57And while he was thinking with himselfe which waie to seeke succor to sustaine his life, he saw a boy running naked through the streete, girded only with a tuell about his middle, and his head annointed with oyle, crying aloude, and saying: "Hearken all, as well citizens as strangers and servants, hearken: Whosoever will be washed, let him come to the place of exercise." When Apollonius heard this, he followed the boy, and comming unto the place cast off his cloake, and stripped himselfe, and entred into the Baine, and bathed himselfe with the liquor. And looking about for some companion with whome he might exercise himself, according unto the manner of the place and countrey, and finding none: sodainelie unlooked for entred in Altistrates king of the whole land, accompanied with a great troupe of servitours. Anone he beganne to exercise himselfe at tennis with his men, which when Apollonius espied, he intruded himselfe amongst them into the king's presence, and stroke back the ball to the king, and served him in play with great swiftnes. But when the king perceived the great nimblenesse and cunning which was in him, surpassing the residue: "stand aside," quoth he unto his men, "for me thinkes this yong man is more cunning than I." When Apollonius heard himselfe commended, hee stept foorth boldly into the middes of the tennis court, and, taking up a racket in his hand, he tossed the ball skilfully, and with wonderful agilitie. After play, he also washed the king very reverently in the Baine: and when all was done, hee tooke his leave duetifully, and so departed.
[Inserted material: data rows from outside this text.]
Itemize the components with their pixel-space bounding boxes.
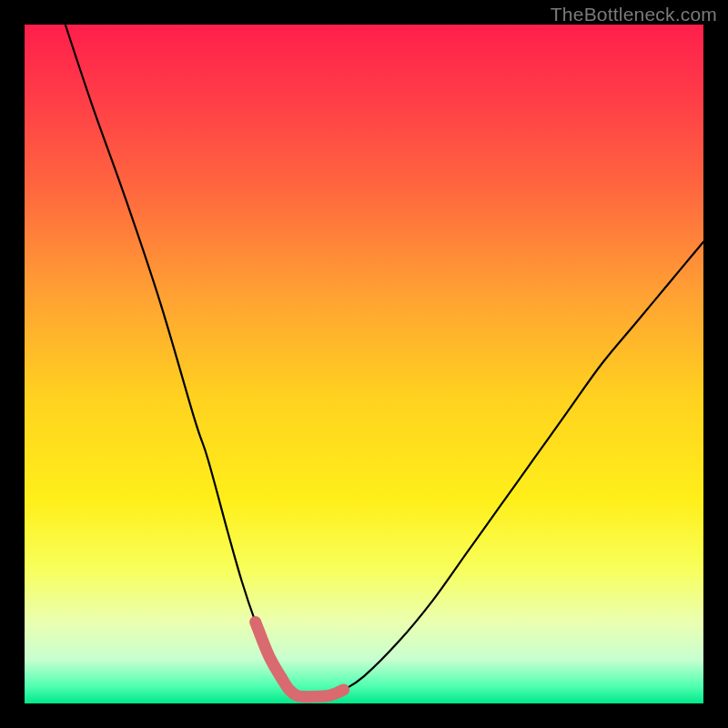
bottleneck-curve bbox=[66, 25, 703, 697]
curve-layer bbox=[25, 25, 703, 703]
chart-frame: TheBottleneck.com bbox=[0, 0, 728, 728]
valley-highlight bbox=[256, 622, 344, 696]
watermark-text: TheBottleneck.com bbox=[551, 4, 717, 25]
plot-area bbox=[25, 25, 703, 703]
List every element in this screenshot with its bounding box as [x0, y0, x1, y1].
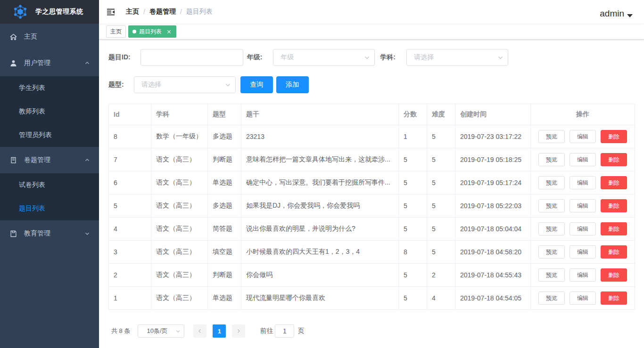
search-button[interactable]: 查询: [240, 76, 273, 93]
sidebar-item-user-management[interactable]: 用户管理: [0, 50, 99, 76]
cell-id: 6: [109, 171, 151, 194]
cell-id: 8: [109, 125, 151, 148]
navbar: 主页 / 卷题管理 / 题目列表 admin: [99, 0, 644, 24]
edit-button[interactable]: 编辑: [570, 291, 596, 305]
cell-score: 5: [399, 194, 427, 218]
column-header-subject: 学科: [151, 104, 208, 125]
fold-menu-icon: [107, 8, 115, 16]
main-area: 主页 / 卷题管理 / 题目列表 admin 主页 题目列表: [99, 0, 644, 348]
delete-button[interactable]: 删除: [601, 153, 627, 166]
sidebar-item-label: 用户管理: [24, 59, 50, 67]
app-logo: 学之思管理系统: [0, 0, 99, 24]
cell-difficulty: 5: [427, 241, 455, 264]
grade-select[interactable]: 年级: [273, 49, 375, 66]
table-row: 2语文（高三）判断题你会做吗522019-07-18 04:55:43预览编辑删…: [109, 264, 635, 287]
cell-created: 2019-07-18 04:55:43: [455, 264, 531, 287]
sidebar-item-admin-list[interactable]: 管理员列表: [0, 123, 99, 147]
sidebar-item-education-management[interactable]: 教育管理: [0, 220, 99, 247]
preview-button[interactable]: 预览: [538, 222, 565, 235]
cell-subject: 语文（高三）: [151, 264, 208, 287]
preview-button[interactable]: 预览: [538, 268, 565, 282]
cell-subject: 语文（高三）: [151, 194, 208, 218]
delete-button[interactable]: 删除: [601, 268, 627, 282]
breadcrumb-current: 题目列表: [186, 8, 213, 16]
prev-page-button[interactable]: [193, 324, 206, 338]
cell-id: 5: [109, 194, 151, 218]
delete-button[interactable]: 删除: [601, 222, 627, 235]
caret-down-icon: [627, 14, 633, 17]
breadcrumb-home[interactable]: 主页: [126, 8, 139, 16]
page-size-value: 10条/页: [147, 327, 167, 335]
page-size-select[interactable]: 10条/页: [138, 324, 184, 338]
delete-button[interactable]: 删除: [601, 245, 627, 259]
logo-molecule-icon: [13, 4, 28, 19]
sidebar-item-question-list[interactable]: 题目列表: [0, 197, 99, 220]
cell-type: 多选题: [208, 125, 241, 148]
preview-button[interactable]: 预览: [538, 153, 565, 166]
tag-question-list[interactable]: 题目列表: [128, 25, 176, 38]
table-row: 6语文（高三）单选题确定中心，写出深意。我们要着于挖掘所写事件...552019…: [109, 171, 635, 194]
sidebar-menu: 主页 用户管理 学生列表 教师列表 管: [0, 24, 99, 247]
sidebar-toggle-button[interactable]: [99, 0, 122, 24]
sidebar-item-student-list[interactable]: 学生列表: [0, 76, 99, 100]
add-button[interactable]: 添加: [276, 76, 309, 93]
cell-created: 2019-07-19 05:18:25: [455, 148, 531, 171]
table-row: 4语文（高三）简答题说出你最喜欢的明星，并说明为什么?552019-07-18 …: [109, 218, 635, 241]
jump-to-page-input[interactable]: [275, 324, 294, 338]
subject-select[interactable]: 请选择: [406, 49, 508, 66]
edit-button[interactable]: 编辑: [570, 176, 596, 189]
edit-button[interactable]: 编辑: [570, 268, 596, 282]
chevron-left-icon: [197, 328, 203, 334]
cell-stem: 小时候最喜欢的四大天王有1，2，3，4: [241, 241, 399, 264]
breadcrumb-exam-management[interactable]: 卷题管理: [149, 8, 176, 16]
delete-button[interactable]: 删除: [601, 130, 627, 143]
sidebar-item-label: 试卷列表: [19, 181, 45, 189]
preview-button[interactable]: 预览: [538, 199, 565, 212]
cell-actions: 预览编辑删除: [531, 148, 635, 171]
tag-label: 主页: [110, 28, 122, 36]
edit-button[interactable]: 编辑: [570, 153, 596, 166]
chevron-down-icon: [364, 55, 370, 61]
cell-stem: 意味着怎样把一篇文章具体地写出来，这就牵涉...: [241, 148, 399, 171]
grade-label: 年级:: [247, 53, 263, 62]
page-number-1[interactable]: 1: [213, 324, 226, 338]
sidebar-item-paper-list[interactable]: 试卷列表: [0, 173, 99, 197]
breadcrumb: 主页 / 卷题管理 / 题目列表: [126, 8, 213, 16]
cell-subject: 语文（高三）: [151, 287, 208, 310]
edit-button[interactable]: 编辑: [570, 222, 596, 235]
tag-label: 题目列表: [139, 28, 162, 36]
preview-button[interactable]: 预览: [538, 245, 565, 259]
question-id-input[interactable]: [140, 49, 243, 66]
question-type-select[interactable]: 请选择: [134, 76, 236, 93]
next-page-button[interactable]: [232, 324, 245, 338]
cell-difficulty: 5: [427, 148, 455, 171]
cell-subject: 语文（高三）: [151, 218, 208, 241]
delete-button[interactable]: 删除: [601, 176, 627, 189]
tag-close-icon[interactable]: [166, 29, 172, 35]
cell-difficulty: 5: [427, 194, 455, 218]
question-table: Id 学科 题型 题干 分数 难度 创建时间 操作 8数学（一年级）多选题232…: [108, 104, 635, 310]
sidebar-item-home[interactable]: 主页: [0, 24, 99, 50]
cell-stem: 23213: [241, 125, 399, 148]
sidebar-item-label: 管理员列表: [19, 131, 52, 139]
cell-id: 7: [109, 148, 151, 171]
cell-created: 2019-07-19 05:17:24: [455, 171, 531, 194]
delete-button[interactable]: 删除: [601, 199, 627, 212]
cell-type: 判断题: [208, 264, 241, 287]
preview-button[interactable]: 预览: [538, 291, 565, 305]
column-header-stem: 题干: [241, 104, 399, 125]
sidebar-item-label: 教师列表: [19, 107, 45, 116]
edit-button[interactable]: 编辑: [570, 199, 596, 212]
app-title: 学之思管理系统: [35, 8, 83, 16]
edit-button[interactable]: 编辑: [570, 130, 596, 143]
user-dropdown[interactable]: admin: [600, 8, 633, 19]
sidebar-item-exam-management[interactable]: 卷题管理: [0, 147, 99, 173]
edit-button[interactable]: 编辑: [570, 245, 596, 259]
delete-button[interactable]: 删除: [601, 291, 627, 305]
sidebar-item-label: 主页: [24, 32, 37, 41]
preview-button[interactable]: 预览: [538, 176, 565, 189]
sidebar-item-teacher-list[interactable]: 教师列表: [0, 100, 99, 123]
tag-home[interactable]: 主页: [106, 25, 126, 38]
preview-button[interactable]: 预览: [538, 130, 565, 143]
cell-score: 5: [399, 218, 427, 241]
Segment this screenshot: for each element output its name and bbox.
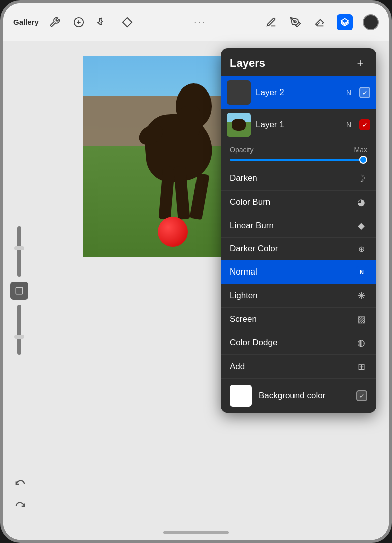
wrench-icon[interactable] [47, 14, 63, 30]
brush-size-slider[interactable] [17, 226, 21, 277]
ipad-inner: Gallery [3, 3, 389, 540]
svg-point-2 [294, 21, 296, 23]
blend-mode-darken-icon: ☽ [355, 173, 367, 184]
blend-mode-darker-color-label: Darker Color [230, 244, 278, 254]
layers-panel: Layers + Layer 2 N ✓ Layer 1 N [221, 48, 376, 413]
layers-panel-title: Layers [230, 57, 265, 70]
adjustments-icon[interactable] [71, 14, 87, 30]
layer-1-visibility-checkbox[interactable]: ✓ [359, 119, 370, 130]
layer-2-name: Layer 2 [256, 87, 341, 98]
redo-button[interactable] [11, 497, 29, 515]
layer-2-mode: N [346, 88, 351, 97]
blend-mode-darker-color-icon: ⊕ [355, 244, 367, 254]
blend-mode-screen[interactable]: Screen ▨ [221, 308, 376, 331]
blend-mode-color-burn-label: Color Burn [230, 197, 270, 207]
opacity-label: Opacity [230, 146, 253, 154]
top-bar-right [264, 14, 379, 30]
blend-mode-linear-burn[interactable]: Linear Burn ◆ [221, 214, 376, 238]
layers-panel-header: Layers + [221, 48, 376, 76]
layer-1-name: Layer 1 [256, 120, 341, 130]
color-picker-circle[interactable] [363, 14, 379, 30]
undo-button[interactable] [11, 475, 29, 493]
layer-2-thumbnail [227, 80, 251, 105]
add-layer-button[interactable]: + [353, 56, 367, 70]
top-bar-center: ··· [135, 16, 264, 28]
blend-mode-add-label: Add [230, 361, 245, 372]
blend-mode-screen-label: Screen [230, 314, 257, 324]
pen-tool-icon[interactable] [264, 15, 278, 29]
blend-mode-linear-burn-label: Linear Burn [230, 221, 274, 231]
layers-icon[interactable] [337, 14, 353, 30]
top-bar: Gallery [3, 3, 389, 41]
background-color-check-mark: ✓ [359, 392, 365, 400]
opacity-slider-row [221, 159, 376, 167]
blend-mode-color-dodge[interactable]: Color Dodge ◍ [221, 331, 376, 355]
eraser-icon[interactable] [313, 15, 327, 29]
blend-mode-color-dodge-label: Color Dodge [230, 338, 277, 348]
blend-mode-darker-color[interactable]: Darker Color ⊕ [221, 238, 376, 260]
opacity-row: Opacity Max [221, 141, 376, 159]
blend-mode-normal-badge: N [356, 266, 367, 278]
layer-2-check-mark: ✓ [362, 89, 368, 97]
blend-mode-lighten[interactable]: Lighten ✳ [221, 284, 376, 308]
ipad-frame: Gallery [0, 0, 392, 543]
top-bar-left: Gallery [13, 14, 135, 30]
blend-mode-lighten-label: Lighten [230, 291, 258, 301]
selection-icon[interactable] [95, 14, 111, 30]
blend-mode-screen-icon: ▨ [355, 314, 367, 325]
layer-1-thumbnail [227, 113, 251, 137]
blend-mode-list: Darken ☽ Color Burn ◕ Linear Burn ◆ Dark… [221, 167, 376, 379]
opacity-slider-track[interactable] [230, 159, 367, 161]
svg-rect-4 [16, 287, 23, 294]
opacity-slider-thumb[interactable] [359, 156, 367, 164]
blend-mode-linear-burn-icon: ◆ [355, 220, 367, 231]
fountain-pen-icon[interactable] [288, 15, 303, 29]
blend-mode-add-icon: ⊞ [355, 361, 367, 372]
svg-marker-1 [123, 17, 132, 26]
blend-mode-lighten-icon: ✳ [355, 290, 367, 301]
background-color-row[interactable]: Background color ✓ [221, 379, 376, 413]
background-color-label: Background color [259, 391, 349, 401]
bottom-tools [11, 475, 29, 515]
more-options-button[interactable]: ··· [194, 16, 206, 28]
blend-mode-add[interactable]: Add ⊞ [221, 355, 376, 379]
blend-mode-normal[interactable]: Normal N [221, 260, 376, 284]
layer-2-visibility-checkbox[interactable]: ✓ [359, 87, 370, 98]
square-tool-button[interactable] [10, 282, 28, 300]
layer-1-mode: N [346, 121, 351, 129]
blend-mode-normal-label: Normal [230, 267, 257, 277]
background-color-checkbox[interactable]: ✓ [356, 390, 367, 401]
opacity-slider[interactable] [17, 305, 21, 355]
layer-1-check-mark: ✓ [362, 121, 368, 129]
blend-mode-color-burn-icon: ◕ [355, 197, 367, 208]
home-indicator [163, 531, 229, 534]
opacity-value: Max [354, 146, 367, 154]
layer-2-row[interactable]: Layer 2 N ✓ [221, 76, 376, 109]
blend-mode-darken[interactable]: Darken ☽ [221, 167, 376, 191]
background-color-swatch[interactable] [230, 385, 252, 407]
opacity-slider-fill [230, 159, 367, 161]
blend-mode-color-burn[interactable]: Color Burn ◕ [221, 191, 376, 214]
gallery-button[interactable]: Gallery [13, 18, 39, 26]
layer-1-row[interactable]: Layer 1 N ✓ [221, 109, 376, 141]
transform-icon[interactable] [119, 14, 135, 30]
blend-mode-darken-label: Darken [230, 173, 257, 184]
blend-mode-color-dodge-icon: ◍ [355, 337, 367, 348]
58When Apollonius was gone, the king said unto them that were about him: "I sweare unto you of truth as I am a Prince, I was never exercised nor washed better then this day, and that by the diligence of a yong man I know not what he is." And turning back, "Go," said he unto one of his servants, "and know what that yong man is that hath with such duty and diligence taken pains with me." The servant going after Apollonius, and seeing him clad in a filthy fisher's cloke, returned againe to the king, saying: "If it like your grace, the yong man is a seawracked man." "How knowest thou that?" said the king. The servant answered: "Though he told me not so himselfe, yet his apparel bewraieth his state." Then said the king to his servant: "Go apace after him, and say unto him, that the king desireth him to sup with him this night." Then the servant made haste after Apollonius, and did the king's message to him, which so soone as he heard, he granted thereto, much thanking, the king's majestie, and came back with the servant. When they were come to the gate, the servant went in first unto the king, saying: "The sea-wracked man, for whom your grace sent me, is come, but is ashamed to come into your presence, by reason of his base aray." Whome the king commaunded immediatly to be clothed in seemely apparell, and to be brought in to supper, and placed him at the table with him, right overagainst himselfe. Immediately the boord was furnished with all kinde of princelie fare, the guests fed apace, every man on that which he liked, onelie Apollonius sate still and eate nothing, but earnestlie beholding the golde, silver, and other kingly furniture, whereof there was great plentie, hee could not refraine from teares. Then said one of the guests that sate at the table, unto the king: "This yoong man, I suppose, envieth at your graces prosperitie." "No, not so," answered the king, "you suppose amisse; but he is sorie to remember that he hath lost more wealth then this is," and looking upon Apollonius with a smiling countenance, "Be mery yong man," quoth he, "and eate thy meate with us, and trust in god, who doubtlesse will send thee better fortune."